#### [INPUT MATERIAL]
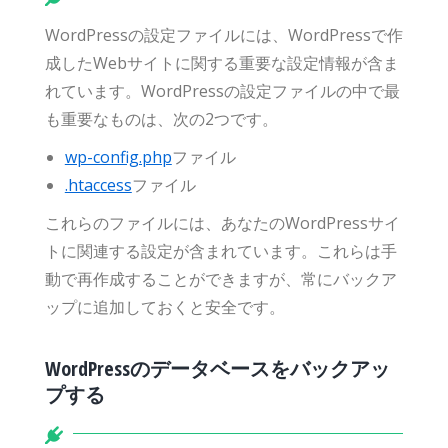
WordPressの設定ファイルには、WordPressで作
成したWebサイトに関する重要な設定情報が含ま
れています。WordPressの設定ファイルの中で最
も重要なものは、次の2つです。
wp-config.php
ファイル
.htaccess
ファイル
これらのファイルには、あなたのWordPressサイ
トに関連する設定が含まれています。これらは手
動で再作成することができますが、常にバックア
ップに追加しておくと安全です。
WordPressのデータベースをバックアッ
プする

#### [YOUR GOAL]
Output exactly the lines between the one containing "れています。WordPressの設定ファイルの中で最" and the final line above, both inclusive.

#### [TASK SOLUTION]
れています。WordPressの設定ファイルの中で最
も重要なものは、次の2つです。
wp-config.php
ファイル
.htaccess
ファイル
これらのファイルには、あなたのWordPressサイ
トに関連する設定が含まれています。これらは手
動で再作成することができますが、常にバックア
ップに追加しておくと安全です。
WordPressのデータベースをバックアッ
プする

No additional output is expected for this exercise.